# How long to see new vines?



## Abs (May 23, 2014)

I just planted 4 new vines. How long until I see some type of growth to know if they took or died?


Sent from my iPhone using Wine Making


----------



## ebbutler (May 23, 2014)

I saw new growth with in a week or two. My vines came from Double A Vineyards.


----------



## grapeman (May 23, 2014)

A week or two is typical to see it come to life.


----------



## Abs (May 24, 2014)

I cut off the top above the 3d bud as most recommend. 
-what does new growth look like?
- is there a way to tell if it's dead?
- what should I do if I don't see anything sprout after two weeks. 
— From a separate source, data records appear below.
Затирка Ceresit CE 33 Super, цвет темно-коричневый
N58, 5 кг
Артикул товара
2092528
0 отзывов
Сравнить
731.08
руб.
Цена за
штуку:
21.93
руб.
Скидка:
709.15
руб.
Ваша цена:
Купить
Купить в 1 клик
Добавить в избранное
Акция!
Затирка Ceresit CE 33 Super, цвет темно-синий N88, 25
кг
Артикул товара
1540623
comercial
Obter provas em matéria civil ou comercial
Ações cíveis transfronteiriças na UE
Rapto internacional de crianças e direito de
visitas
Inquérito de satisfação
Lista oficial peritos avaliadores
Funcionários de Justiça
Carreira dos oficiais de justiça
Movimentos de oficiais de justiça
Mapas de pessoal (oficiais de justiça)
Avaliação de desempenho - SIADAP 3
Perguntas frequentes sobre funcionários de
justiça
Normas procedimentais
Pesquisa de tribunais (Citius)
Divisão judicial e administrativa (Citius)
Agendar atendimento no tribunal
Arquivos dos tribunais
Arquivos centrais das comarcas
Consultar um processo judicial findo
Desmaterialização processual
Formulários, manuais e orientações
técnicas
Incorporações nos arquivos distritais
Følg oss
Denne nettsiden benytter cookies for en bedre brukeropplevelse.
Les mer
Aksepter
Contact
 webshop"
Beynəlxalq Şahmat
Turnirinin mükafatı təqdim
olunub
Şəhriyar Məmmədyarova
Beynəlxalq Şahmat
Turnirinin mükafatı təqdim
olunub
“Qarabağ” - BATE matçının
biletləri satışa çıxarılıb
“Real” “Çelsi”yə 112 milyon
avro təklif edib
Sorry for the spaz, just really dig this stuff and excited. 

Thanks
Abs


Sent from my iPhone using Wine Making


----------



## grapeman (May 24, 2014)

Don't cut away any more of the vine, that won't make it grow. Just keep the soil moist and wait for them to grow. Most will grow if you don't destroy it checking it too often by cutting into it.


----------



## Abs (Jul 10, 2014)

2 of my 4 vines are successfully growing vines. I switched one out for one more stalled just after sprouts. 
I included a picture of the stalled vine. 
Can anyone tell me what may have caused it, and what I may be able to do to save it? Can I test the vine?

The second picture is a good vine for reference. 



Thanks
Abs 


Sent from my iPhone using Wine Making


----------



## fivebk (Jul 10, 2014)

Make sure the soil is packed around the vine really good an air pocket around the roots will keep them from growing. I know because I had moles tunnel under one vine and it looked like it was dead. All I did was stomp the ground around it real good with my boot and within a week it was growing.

BOB


----------



## GreginND (Jul 10, 2014)

The picture is kind of blurry so I can't really see what is going on with the shoots. Can you focus your camera on the vine and not on the background?
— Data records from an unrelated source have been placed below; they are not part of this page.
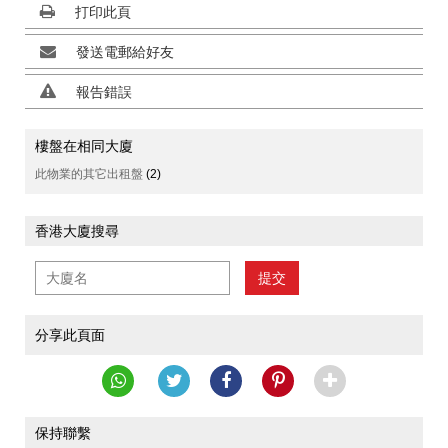
打印此頁
發送電郵給好友
報告錯誤
樓盤在相同大廈
此物業的其它出租盤
(2)
香港大廈搜尋
提交
分享此頁面
保持聯繫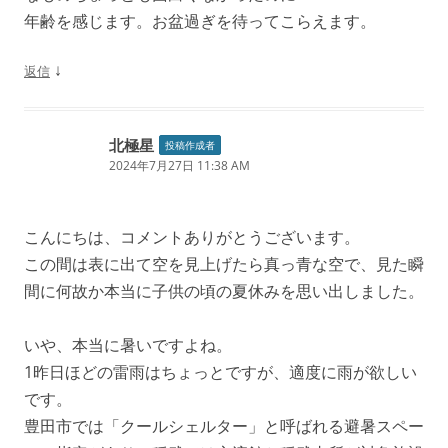
年齢を感じます。お盆過ぎを待ってこらえます。
↓
返信
北極星
投稿作成者
2024年7月27日 11:38 AM
こんにちは、コメントありがとうございます。
この間は表に出て空を見上げたら真っ青な空で、見た瞬
間に何故か本当に子供の頃の夏休みを思い出しました。
いや、本当に暑いですよね。
1昨日ほどの雷雨はちょっとですが、適度に雨が欲しい
です。
豊田市では「クールシェルター」と呼ばれる避暑スペー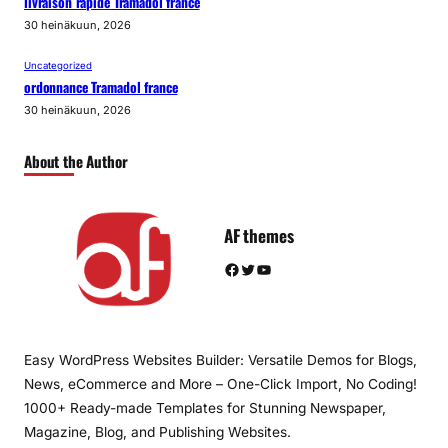
livraison rapide Tramadol france
30 heinäkuun, 2026
Uncategorized
ordonnance Tramadol france
30 heinäkuun, 2026
About the Author
AF themes
Facebook
Twitter
YouTube
Easy WordPress Websites Builder: Versatile Demos for Blogs,
News, eCommerce and More – One-Click Import, No Coding!
1000+ Ready-made Templates for Stunning Newspaper,
Magazine, Blog, and Publishing Websites.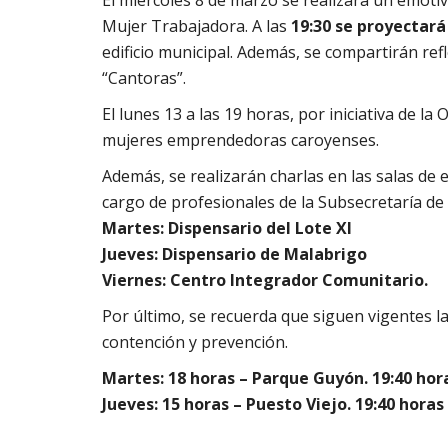
Mujer Trabajadora. A las
19:30 se proyectará
edificio municipal. Además, se compartirán refl
“Cantoras”.
El lunes 13 a las 19 horas, por iniciativa de la
mujeres emprendedoras caroyenses.
Además, se realizarán charlas en las salas de 
cargo de profesionales de la Subsecretaría de 
Martes: Dispensario del Lote XI
Jueves: Dispensario de Malabrigo
Viernes: Centro Integrador Comunitario.
Por último, se recuerda que siguen vigentes la
contención y prevención.
Martes: 18 horas – Parque Guyón. 19:40 hor
Jueves: 15 horas – Puesto Viejo. 19:40 horas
It looks green so it should be alive. Did something eat the leaves? If it is alive it is possible it may push more shoots from below. I would keep it moist and see what happens. I had some vines this year that took more than a month after all my other vines were growing well to show signs of life. They are doing well now.


----------



## Abs (Jul 10, 2014)

Thanks guys. Here's a better picture. 
When I touched the shots, two of them broke off. 



Sent from my iPhone using Wine Making


----------



## Abs (Jul 10, 2014)

I meant when I touched the "shoots" two broke off


Sent from my iPhone using Wine Making


----------



## garymc (Jul 14, 2014)

Where are you, what kind of vines, and is that clay soil?


----------



## Abs (Jul 16, 2014)

I live in southern germany. These are Regent grapes...a new hybrid. 
There isn't a lot of clay in the soil.

Should I clip off a little from the top to see if it is green. Or maybe dig up the vines to see if the roots are having any pest or other problems?

Thanks all again

Abs


Sent from my iPad using Wine Making


----------



## GreginND (Jul 17, 2014)

No don't mess with it. Keep it watered and see if new growth appears. Don't be in a hurry. I would not give up on it unless you don't see growth next spring. 


Sent from my iPad using Wine Making


----------